As they made their way out of the study, Sentinel Walsh stopped at the door. “Mister Fairchild, if I may, one final question. Do you know who the chairman of the Machina Group is?”
“If I knew that, I would already be dead.” Fairchild held up a finger and stated what the sentinels were already thinking. “Perhaps he’s the one you should be looking for. Good evening, gentlemen.”
Once the sentinels had been escorted out, Fairchild retreated back to his room where he removed his shirt and hung it up beside his coat in his otherwise emptied wardrobe. He took up his glass of brandy and finished what was left of it. He did not notice that the Bene-seneschal’s note he had set it on had gone missing.
He went to the washroom, relieved himself, and ran the faucet. While rinsing his face he looked at his own reflection in the mirror. The dimly lit man staring back at him was a weathered shell of the portrait that hung on the landing. Weak and feeble. He would not miss the painting.
He sighed.
Then Fairchild noticed something dart behind him. Before he could turn, something grabbed him. In the mirror he saw his nose and mouth covered by a black leather glove. The grip was so tight he felt as if his jaw was going to shatter. As the blade came across his throat, Fairchild caught a glimpse of a dark figure whose face was masked in a balaclava. The blood shot onto the mirror, covering the reflection of his assassination.

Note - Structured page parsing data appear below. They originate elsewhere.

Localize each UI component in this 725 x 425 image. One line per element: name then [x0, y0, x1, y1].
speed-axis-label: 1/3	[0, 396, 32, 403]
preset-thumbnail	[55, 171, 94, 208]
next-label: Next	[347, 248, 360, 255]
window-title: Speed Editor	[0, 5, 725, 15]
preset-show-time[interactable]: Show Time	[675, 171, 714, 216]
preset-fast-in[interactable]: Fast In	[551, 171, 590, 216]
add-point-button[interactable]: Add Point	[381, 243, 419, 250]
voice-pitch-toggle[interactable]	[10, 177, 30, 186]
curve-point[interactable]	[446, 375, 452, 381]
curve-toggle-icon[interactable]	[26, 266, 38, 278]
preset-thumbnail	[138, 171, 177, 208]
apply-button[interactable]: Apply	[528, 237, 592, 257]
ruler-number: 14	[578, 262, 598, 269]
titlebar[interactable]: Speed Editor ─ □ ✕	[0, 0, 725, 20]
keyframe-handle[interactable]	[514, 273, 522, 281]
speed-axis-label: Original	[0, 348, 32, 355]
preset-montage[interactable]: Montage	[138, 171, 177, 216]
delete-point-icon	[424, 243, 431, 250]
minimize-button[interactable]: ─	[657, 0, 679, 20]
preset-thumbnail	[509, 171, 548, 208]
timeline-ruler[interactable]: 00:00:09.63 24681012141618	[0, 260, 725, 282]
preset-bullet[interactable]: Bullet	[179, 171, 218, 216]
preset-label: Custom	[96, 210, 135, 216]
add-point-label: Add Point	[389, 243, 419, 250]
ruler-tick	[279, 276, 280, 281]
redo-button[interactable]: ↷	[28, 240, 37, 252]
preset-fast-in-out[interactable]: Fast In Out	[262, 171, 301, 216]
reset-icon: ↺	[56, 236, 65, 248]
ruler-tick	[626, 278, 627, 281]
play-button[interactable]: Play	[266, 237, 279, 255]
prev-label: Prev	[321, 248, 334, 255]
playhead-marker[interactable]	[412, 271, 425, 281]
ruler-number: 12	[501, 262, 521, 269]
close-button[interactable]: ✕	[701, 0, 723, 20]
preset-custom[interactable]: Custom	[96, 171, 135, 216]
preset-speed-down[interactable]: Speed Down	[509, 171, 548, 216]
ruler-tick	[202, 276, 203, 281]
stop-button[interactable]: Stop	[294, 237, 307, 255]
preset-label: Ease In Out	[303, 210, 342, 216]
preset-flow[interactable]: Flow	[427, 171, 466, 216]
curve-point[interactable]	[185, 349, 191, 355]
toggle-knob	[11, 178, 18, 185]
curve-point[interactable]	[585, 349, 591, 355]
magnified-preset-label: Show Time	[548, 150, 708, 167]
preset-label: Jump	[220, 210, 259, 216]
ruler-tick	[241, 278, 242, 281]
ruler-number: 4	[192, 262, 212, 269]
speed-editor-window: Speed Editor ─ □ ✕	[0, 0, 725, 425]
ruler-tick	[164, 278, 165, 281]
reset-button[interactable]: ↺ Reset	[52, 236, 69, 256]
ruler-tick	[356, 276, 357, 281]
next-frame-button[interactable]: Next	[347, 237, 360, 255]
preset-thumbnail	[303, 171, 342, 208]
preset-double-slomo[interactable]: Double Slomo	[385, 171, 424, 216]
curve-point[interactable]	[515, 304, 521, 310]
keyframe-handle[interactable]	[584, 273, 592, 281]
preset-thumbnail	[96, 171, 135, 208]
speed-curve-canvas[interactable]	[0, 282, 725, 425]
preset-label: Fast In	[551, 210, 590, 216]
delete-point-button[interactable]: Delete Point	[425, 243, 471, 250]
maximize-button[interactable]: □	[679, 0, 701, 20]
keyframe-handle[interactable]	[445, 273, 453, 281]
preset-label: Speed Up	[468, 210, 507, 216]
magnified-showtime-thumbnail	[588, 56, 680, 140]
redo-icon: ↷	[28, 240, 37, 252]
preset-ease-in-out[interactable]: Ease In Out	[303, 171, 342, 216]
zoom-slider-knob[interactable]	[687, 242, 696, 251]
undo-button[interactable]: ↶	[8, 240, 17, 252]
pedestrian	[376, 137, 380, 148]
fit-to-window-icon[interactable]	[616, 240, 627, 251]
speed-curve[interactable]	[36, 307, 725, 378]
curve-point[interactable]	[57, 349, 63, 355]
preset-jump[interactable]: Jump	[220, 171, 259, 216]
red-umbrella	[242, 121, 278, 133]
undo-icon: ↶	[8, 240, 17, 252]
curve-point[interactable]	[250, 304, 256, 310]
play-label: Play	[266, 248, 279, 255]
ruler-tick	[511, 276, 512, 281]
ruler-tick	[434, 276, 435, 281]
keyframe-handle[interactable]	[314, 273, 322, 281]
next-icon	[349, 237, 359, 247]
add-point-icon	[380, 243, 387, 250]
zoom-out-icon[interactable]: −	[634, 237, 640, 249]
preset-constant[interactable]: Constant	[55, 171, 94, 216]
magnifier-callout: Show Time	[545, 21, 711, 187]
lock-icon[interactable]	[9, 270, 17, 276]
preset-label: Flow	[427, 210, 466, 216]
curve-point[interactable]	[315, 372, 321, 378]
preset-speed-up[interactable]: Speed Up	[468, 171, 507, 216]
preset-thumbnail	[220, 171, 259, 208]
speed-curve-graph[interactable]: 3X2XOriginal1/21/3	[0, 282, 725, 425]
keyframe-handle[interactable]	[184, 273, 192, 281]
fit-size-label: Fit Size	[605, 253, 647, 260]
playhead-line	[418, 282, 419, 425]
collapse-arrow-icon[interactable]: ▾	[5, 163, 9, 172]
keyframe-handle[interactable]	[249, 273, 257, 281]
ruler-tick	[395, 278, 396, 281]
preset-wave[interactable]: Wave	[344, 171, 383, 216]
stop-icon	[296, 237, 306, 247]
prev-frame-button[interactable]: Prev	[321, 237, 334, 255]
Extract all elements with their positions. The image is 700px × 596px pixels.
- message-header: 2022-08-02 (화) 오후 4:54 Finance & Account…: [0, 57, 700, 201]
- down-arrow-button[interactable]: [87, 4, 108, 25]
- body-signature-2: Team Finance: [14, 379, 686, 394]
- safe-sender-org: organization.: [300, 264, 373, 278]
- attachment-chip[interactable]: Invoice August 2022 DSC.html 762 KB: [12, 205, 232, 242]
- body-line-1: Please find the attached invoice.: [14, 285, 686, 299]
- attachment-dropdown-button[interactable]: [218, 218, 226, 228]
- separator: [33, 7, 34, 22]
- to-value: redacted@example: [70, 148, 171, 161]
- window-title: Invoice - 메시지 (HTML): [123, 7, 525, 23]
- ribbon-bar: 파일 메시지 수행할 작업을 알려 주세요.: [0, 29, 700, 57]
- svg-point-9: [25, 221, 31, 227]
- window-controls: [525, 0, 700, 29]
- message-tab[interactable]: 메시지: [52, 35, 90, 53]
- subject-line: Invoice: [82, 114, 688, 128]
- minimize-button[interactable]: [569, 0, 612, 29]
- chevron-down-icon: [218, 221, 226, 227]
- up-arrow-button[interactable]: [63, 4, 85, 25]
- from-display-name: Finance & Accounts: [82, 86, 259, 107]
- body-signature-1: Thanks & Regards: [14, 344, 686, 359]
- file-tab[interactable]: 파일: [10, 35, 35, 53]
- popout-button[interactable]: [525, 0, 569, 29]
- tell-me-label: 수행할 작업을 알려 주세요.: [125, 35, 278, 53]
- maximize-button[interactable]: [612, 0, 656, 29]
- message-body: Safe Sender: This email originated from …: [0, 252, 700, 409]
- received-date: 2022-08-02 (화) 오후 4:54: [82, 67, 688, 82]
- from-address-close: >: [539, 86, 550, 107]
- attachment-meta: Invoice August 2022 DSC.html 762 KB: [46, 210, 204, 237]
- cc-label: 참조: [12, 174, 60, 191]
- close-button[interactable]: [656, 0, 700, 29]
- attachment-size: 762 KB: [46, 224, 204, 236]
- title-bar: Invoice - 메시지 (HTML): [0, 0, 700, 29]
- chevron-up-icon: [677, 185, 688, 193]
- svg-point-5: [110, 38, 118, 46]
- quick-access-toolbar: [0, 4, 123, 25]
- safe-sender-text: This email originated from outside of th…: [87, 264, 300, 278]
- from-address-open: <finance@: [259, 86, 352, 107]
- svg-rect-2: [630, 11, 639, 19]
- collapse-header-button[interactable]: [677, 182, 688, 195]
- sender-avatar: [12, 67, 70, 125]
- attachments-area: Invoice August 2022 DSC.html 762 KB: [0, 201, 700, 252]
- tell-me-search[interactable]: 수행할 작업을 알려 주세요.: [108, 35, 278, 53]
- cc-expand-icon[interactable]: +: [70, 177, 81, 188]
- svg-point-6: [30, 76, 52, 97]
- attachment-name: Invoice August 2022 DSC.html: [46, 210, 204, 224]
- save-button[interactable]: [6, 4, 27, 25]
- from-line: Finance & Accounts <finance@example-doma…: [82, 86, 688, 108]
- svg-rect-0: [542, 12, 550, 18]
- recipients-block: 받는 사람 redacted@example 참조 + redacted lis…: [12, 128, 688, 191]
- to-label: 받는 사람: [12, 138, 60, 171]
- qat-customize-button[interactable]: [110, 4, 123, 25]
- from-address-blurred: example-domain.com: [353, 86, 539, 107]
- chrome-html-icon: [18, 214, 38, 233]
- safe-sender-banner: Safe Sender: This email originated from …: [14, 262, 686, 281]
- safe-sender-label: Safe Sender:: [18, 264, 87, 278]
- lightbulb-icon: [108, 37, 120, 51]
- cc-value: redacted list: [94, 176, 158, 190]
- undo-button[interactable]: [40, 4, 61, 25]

The Vengian gently laid him down on the floor. He turned off the faucet, closed the washroom door behind him and walked out of the room.
The gray turned to night, the drizzle into a storm. A knife and vapor, the Vengian was gone.
CH 31
FREE
The food hatch opened. A tray of boiled cabbage, a piece of bread, and sausage appeared through it. The attending cleric who had served the meal said, “The Maker bless you,” before closing the hatch.
“The Maker bless me?” Charles Valkyrie asked mockingly. “How does the Maker bless me when I am forced to eat boiled cabbage day in and day out? All I’ve had is boiled cabbage for thirty days. Why does a benevolent God create such terrible things, like war, murder, greed, and boiled cabbage?”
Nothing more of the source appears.